**Exercise objective:** Without any of the pictures, print every record below exactly.

******

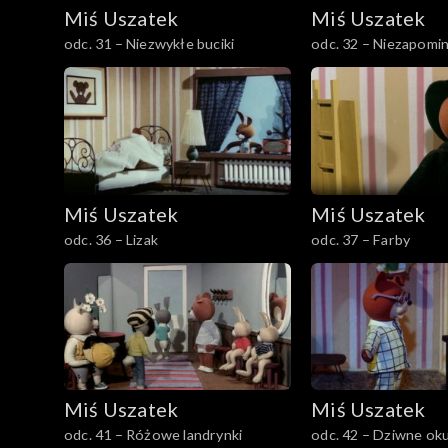
Miś Uszatek
Miś Uszatek
odc. 31 – Niezwykłe buciki
odc. 32 – Niezapomin
Miś Uszatek
Miś Uszatek
odc. 36 – Lizak
odc. 37 – Farby
Miś Uszatek
Miś Uszatek
odc. 41 – Różowe landrynki
odc. 42 – Dziwne oku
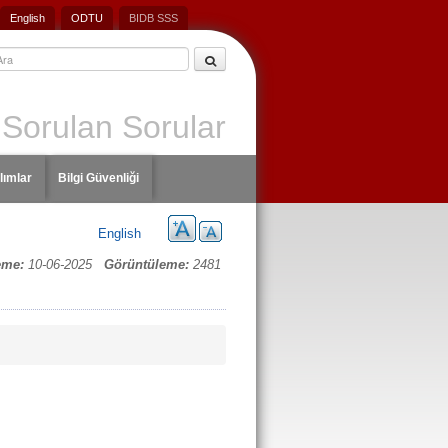
English
ODTU
BIDB SSS
 Sorulan Sorular
lımlar
Bilgi Güvenliği
English
eme:
10-06-2025
Görüntüleme:
2481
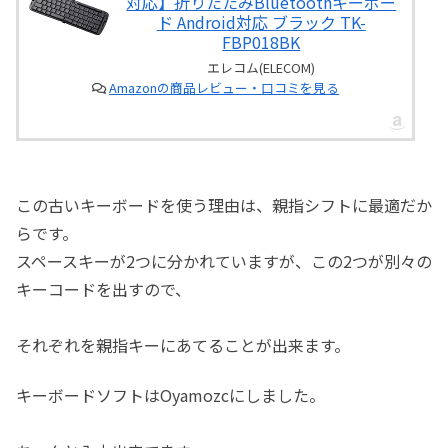
対応】折りたたみBluetoothキーボー
ド Android対応 ブラック TK-
FBP018BK
エレコム(ELECOM)
Amazonの商品レビュー・口コミを見る
この古いキーボードを使う理由は、親指シフトに最適だか
らです。
スペースキーが2つに分かれていますが、この2つが別々の
キーコードを出すので、
それぞれを親指キーにあてることが出来ます。
キーボードソフトはOyamozcにしました。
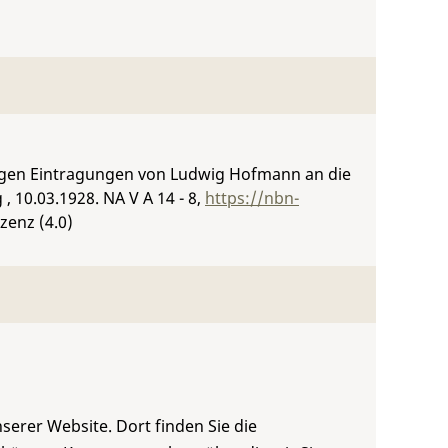
igen Eintragungen von Ludwig Hofmann an die
 , 10.03.1928.
NA V A 14 - 8
,
https://nbn-
zenz (4.0)
serer Website. Dort finden Sie die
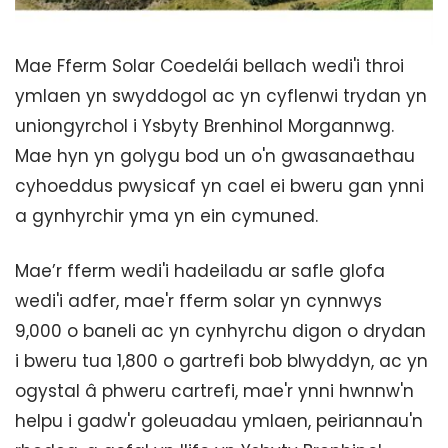
Mae Fferm Solar Coedelái bellach wedi'i throi
ymlaen yn swyddogol ac yn cyflenwi trydan yn
uniongyrchol i Ysbyty Brenhinol Morgannwg.
Mae hyn yn golygu bod un o'n gwasanaethau
cyhoeddus pwysicaf yn cael ei bweru gan ynni
a gynhyrchir yma yn ein cymuned.
Mae’r fferm wedi'i hadeiladu ar safle glofa
wedi'i adfer, mae'r fferm solar yn cynnwys
9,000 o baneli ac yn cynhyrchu digon o drydan
i bweru tua 1,800 o gartrefi bob blwyddyn, ac yn
ogystal â phweru cartrefi, mae'r ynni hwnnw'n
helpu i gadw'r goleuadau ymlaen, peiriannau'n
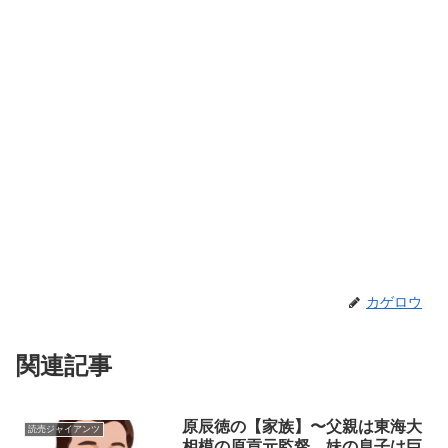
カゲロウ
関連記事
原辰徳の【家族】〜父親は東海大
読売ジャイアンツ
相模の原貢元監督、妹の息子は巨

******

**Answer to the exercise:**
Miś Uszatek
Miś Uszatek
odc. 31 – Niezwykłe buciki
odc. 32 – Niezapomin
Miś Uszatek
Miś Uszatek
odc. 36 – Lizak
odc. 37 – Farby
Miś Uszatek
Miś Uszatek
odc. 41 – Różowe landrynki
odc. 42 – Dziwne oku
English
ODTU
BIDB SSS
 Sorulan Sorular
lımlar
Bilgi Güvenliği
English
eme:
10-06-2025
Görüntüleme:
2481
対応】折りたたみBluetoothキーボー
ド Android対応 ブラック TK-
FBP018BK
エレコム(ELECOM)
Amazonの商品レビュー・口コミを見る
この古いキーボードを使う理由は、親指シフトに最適だか
らです。
スペースキーが2つに分かれていますが、この2つが別々の
キーコードを出すので、
それぞれを親指キーにあてることが出来ます。
キーボードソフトはOyamozcにしました。
igen Eintragungen von Ludwig Hofmann an die
 , 10.03.1928.
NA V A 14 - 8
,
https://nbn-
zenz (4.0)
serer Website. Dort finden Sie die
Mae Fferm Solar Coedelái bellach wedi'i throi
ymlaen yn swyddogol ac yn cyflenwi trydan yn
uniongyrchol i Ysbyty Brenhinol Morgannwg.
Mae hyn yn golygu bod un o'n gwasanaethau
cyhoeddus pwysicaf yn cael ei bweru gan ynni
a gynhyrchir yma yn ein cymuned.
Mae’r fferm wedi'i hadeiladu ar safle glofa
wedi'i adfer, mae'r fferm solar yn cynnwys
9,000 o baneli ac yn cynhyrchu digon o drydan
i bweru tua 1,800 o gartrefi bob blwyddyn, ac yn
ogystal â phweru cartrefi, mae'r ynni hwnnw'n
helpu i gadw'r goleuadau ymlaen, peiriannau'n
カゲロウ
関連記事
原辰徳の【家族】〜父親は東海大
読売ジャイアンツ
相模の原貢元監督、妹の息子は巨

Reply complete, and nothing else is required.